◆ Assigned task: Copy the records exactly, leaving out every picture.
── Information shown ──
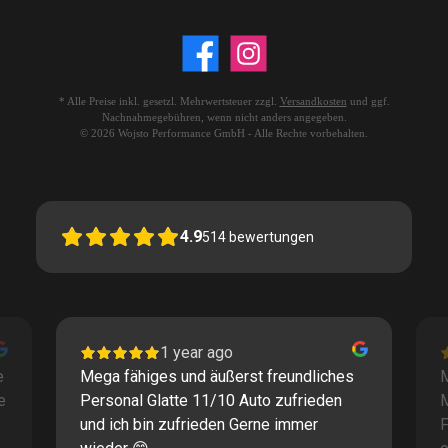
* Alle Preise inkl. gesetzl. Mehrwertsteuer zzgl.
Versandkosten
und ggf.
Nachnahmegebühren, wenn nicht anders angegeben.
© 2026 Wojsto Performance GmbH - Alle Rechte vorbehalten.
4.9
514
bewertungen
1 year ago
e
Mega fähiges und äußerst freundliches
M
e
Personal Glatte 11/10 Auto zufrieden
und ich bin zufrieden Gerne immer
F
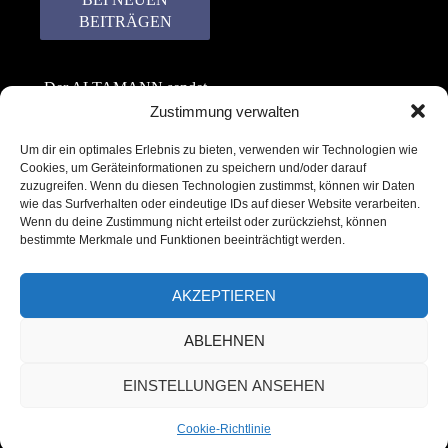
Der ALTAMANN sendet
keinen Spam! Er gibt
Zustimmung verwalten
keine Daten an dritte
Um dir ein optimales Erlebnis zu bieten, verwenden wir Technologien wie
weiter. Erfahre mehr in
Cookies, um Geräteinformationen zu speichern und/oder darauf
unserer
zuzugreifen. Wenn du diesen Technologien zustimmst, können wir Daten
Datenschutzerklärung
.
wie das Surfverhalten oder eindeutige IDs auf dieser Website verarbeiten.
Wenn du deine Zustimmung nicht erteilst oder zurückziehst, können
bestimmte Merkmale und Funktionen beeinträchtigt werden.
AKZEPTIEREN
ABLEHNEN
Copyright © 2022 – 2025 | ALTAMANN.com
EINSTELLUNGEN ANSEHEN
– All Rights Reserved
Cookie-Richtlinie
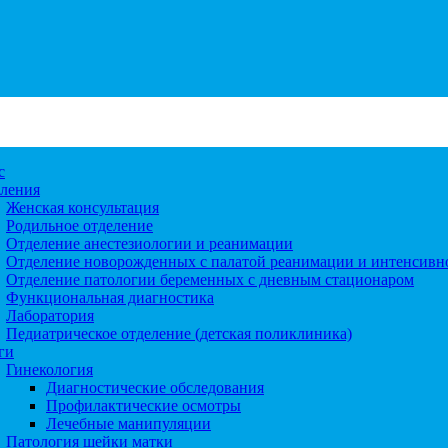
с
ления
Женская консультация
Родильное отделение
Отделение анестезиологии и реанимации
Отделение новорожденных с палатой реанимации и интенсивн
Отделение патологии беременных с дневным стационаром
Функциональная диагностика
Лаборатория
Педиатрическое отделение (детская поликлиника)
ги
Гинекология
Диагностические обследования
Профилактические осмотры
Лечебные манипуляции
Патология шейки матки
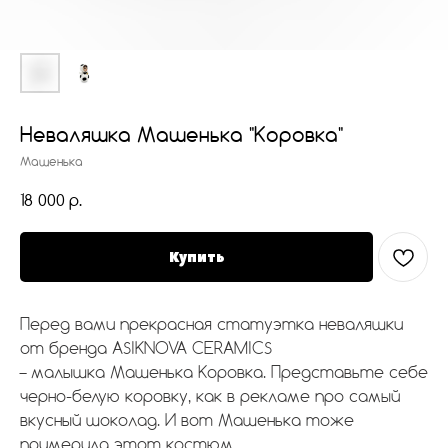
Неваляшка Машенька "Коровка"
Машенька
18 000
р.
Купить
Перед вами прекрасная статуэтка неваляшки
от бренда ASIKNOVA CERAMICS
– малышка Машенька Коровка. Представьте себе
черно-белую коровку, как в рекламе про самый
вкусный шоколад. И вот Машенька тоже
примерила этот костюм.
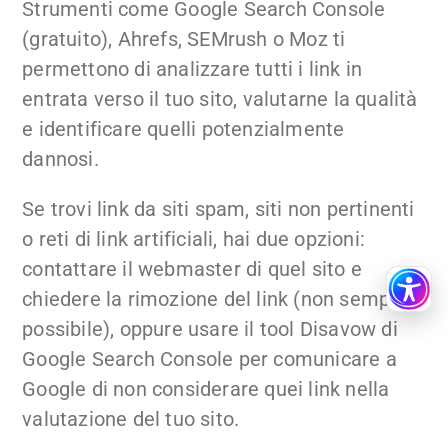
Strumenti come Google Search Console
(gratuito), Ahrefs, SEMrush o Moz ti
permettono di analizzare tutti i link in
entrata verso il tuo sito, valutarne la qualità
e identificare quelli potenzialmente
dannosi.
Se trovi link da siti spam, siti non pertinenti
o reti di link artificiali, hai due opzioni:
contattare il webmaster di quel sito e
chiedere la rimozione del link (non sempre
possibile), oppure usare il tool Disavow di
Google Search Console per comunicare a
Google di non considerare quei link nella
valutazione del tuo sito.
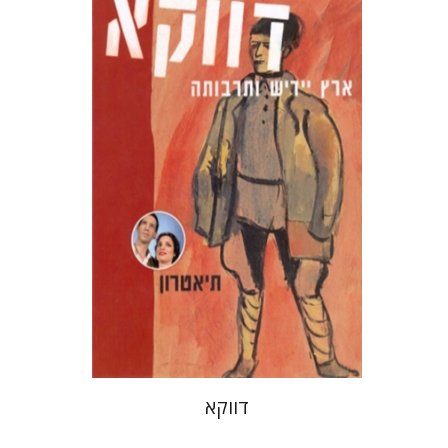
בני מר
חנה עמית
הנחת אתר ספר מודפס
$10
$11
דווקא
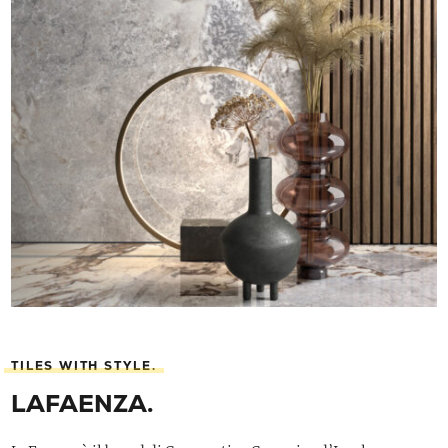
TILES WITH STYLE.
LAFAENZA.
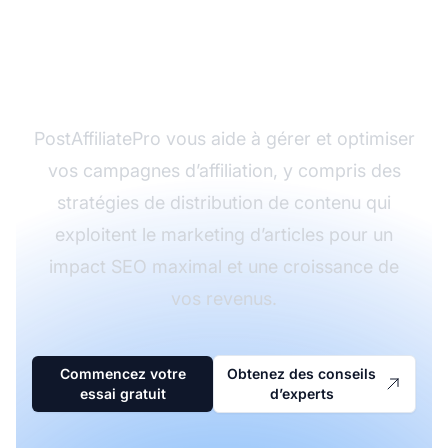
grâce au marketing
d’articlesxa0?
PostAffiliatePro vous aide à gérer et optimiser
vos campagnes d’affiliation, y compris des
stratégies de distribution de contenu qui
exploitent le marketing d’articles pour un
impact SEO maximal et une croissance de
vos revenus.
Commencez votre
Obtenez des conseils
essai gratuit
d’experts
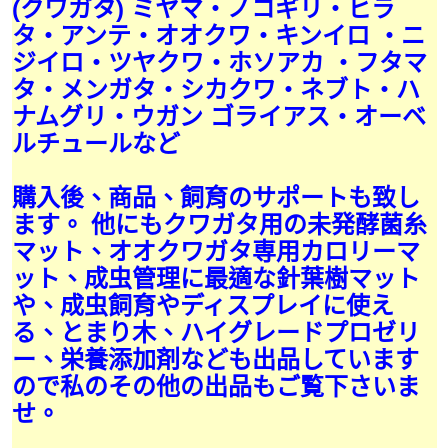
(クワガタ) ミヤマ・ノコギリ・ヒラ
タ・アンテ・オオクワ・キンイロ ・ニ
ジイロ・ツヤクワ・ホソアカ ・フタマ
タ・メンガタ・シカクワ・ネブト・ハ
ナムグリ・ウガン ゴライアス・オーベ
ルチュールなど
購入後、商品、飼育のサポートも致し
ます。 他にもクワガタ用の未発酵菌糸
マット、オオクワガタ専用カロリーマ
ット、成虫管理に最適な針葉樹マット
や、成虫飼育やディスプレイに使え
る、とまり木、ハイグレードプロゼリ
ー、栄養添加剤なども出品しています
ので私のその他の出品もご覧下さいま
せ。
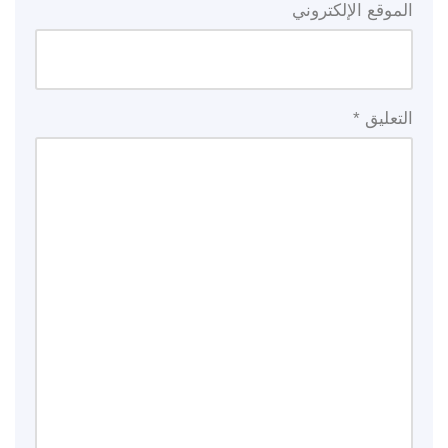
الموقع الإلكتروني
التعليق
*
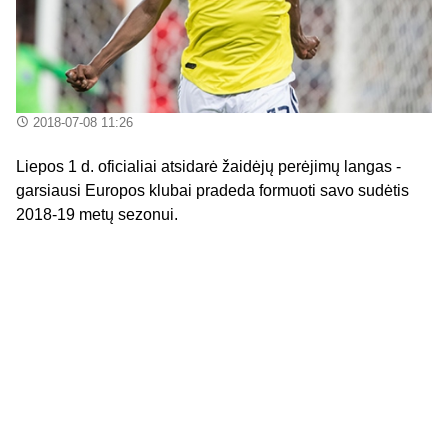
2018-07-08 11:26
Liepos 1 d. oficialiai atsidarė žaidėjų perėjimų langas -
garsiausi Europos klubai pradeda formuoti savo sudėtis
2018-19 metų sezonui.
───
◆ Your solution:
* Alle Preise inkl. gesetzl. Mehrwertsteuer zzgl.
Versandkosten
und ggf.
Nachnahmegebühren, wenn nicht anders angegeben.
© 2026 Wojsto Performance GmbH - Alle Rechte vorbehalten.
4.9
514
bewertungen
1 year ago
e
Mega fähiges und äußerst freundliches
M
e
Personal Glatte 11/10 Auto zufrieden
und ich bin zufrieden Gerne immer
F
Der ALTAMANN sendet
keinen Spam! Er gibt
Zustimmung verwalten
keine Daten an dritte
Um dir ein optimales Erlebnis zu bieten, verwenden wir Technologien wie
weiter. Erfahre mehr in
Cookies, um Geräteinformationen zu speichern und/oder darauf
unserer
zuzugreifen. Wenn du diesen Technologien zustimmst, können wir Daten
Datenschutzerklärung
.
wie das Surfverhalten oder eindeutige IDs auf dieser Website verarbeiten.
Wenn du deine Zustimmung nicht erteilst oder zurückziehst, können
bestimmte Merkmale und Funktionen beeinträchtigt werden.
AKZEPTIEREN
ABLEHNEN
Copyright © 2022 – 2025 | ALTAMANN.com
EINSTELLUNGEN ANSEHEN
– All Rights Reserved
Cookie-Richtlinie
с
ления
Женская консультация
Родильное отделение
Отделение анестезиологии и реанимации
Отделение новорожденных с палатой реанимации и интенсивн
Отделение патологии беременных с дневным стационаром
Функциональная диагностика
Лаборатория
Педиатрическое отделение (детская поликлиника)
ги
Гинекология
Диагностические обследования
Профилактические осмотры
Лечебные манипуляции
Патология шейки матки
Неваляшка Машенька "Коровка"
Машенька
18 000
р.
Купить
Перед вами прекрасная статуэтка неваляшки
от бренда ASIKNOVA CERAMICS
– малышка Машенька Коровка. Представьте себе
черно-белую коровку, как в рекламе про самый
вкусный шоколад. И вот Машенька тоже
примерила этот костюм.
Strumenti come Google Search Console
(gratuito), Ahrefs, SEMrush o Moz ti
permettono di analizzare tutti i link in
entrata verso il tuo sito, valutarne la qualità
e identificare quelli potenzialmente
dannosi.
Se trovi link da siti spam, siti non pertinenti
o reti di link artificiali, hai due opzioni:
contattare il webmaster di quel sito e
chiedere la rimozione del link (non sempre
possibile), oppure usare il tool Disavow di
Google Search Console per comunicare a
Google di non considerare quei link nella
valutazione del tuo sito.
בני מר
חנה עמית
הנחת אתר ספר מודפס
$10
$11
דווקא
TILES WITH STYLE.
LAFAENZA.
grâce au marketing
d’articlesxa0?
PostAffiliatePro vous aide à gérer et optimiser
vos campagnes d’affiliation, y compris des
stratégies de distribution de contenu qui
exploitent le marketing d’articles pour un
impact SEO maximal et une croissance de
vos revenus.
Commencez votre
Obtenez des conseils
essai gratuit
d’experts
(クワガタ) ミヤマ・ノコギリ・ヒラ
タ・アンテ・オオクワ・キンイロ ・ニ
ジイロ・ツヤクワ・ホソアカ ・フタマ
タ・メンガタ・シカクワ・ネブト・ハ
ナムグリ・ウガン ゴライアス・オーベ
ルチュールなど
購入後、商品、飼育のサポートも致し
ます。 他にもクワガタ用の未発酵菌糸
マット、オオクワガタ専用カロリーマ
ット、成虫管理に最適な針葉樹マット
や、成虫飼育やディスプレイに使え
る、とまり木、ハイグレードプロゼリ
ー、栄養添加剤なども出品しています
ので私のその他の出品もご覧下さいま
せ。
الموقع الإلكتروني
التعليق
*
2018-07-08 11:26
Liepos 1 d. oficialiai atsidarė žaidėjų perėjimų langas -
garsiausi Europos klubai pradeda formuoti savo sudėtis
2018-19 metų sezonui.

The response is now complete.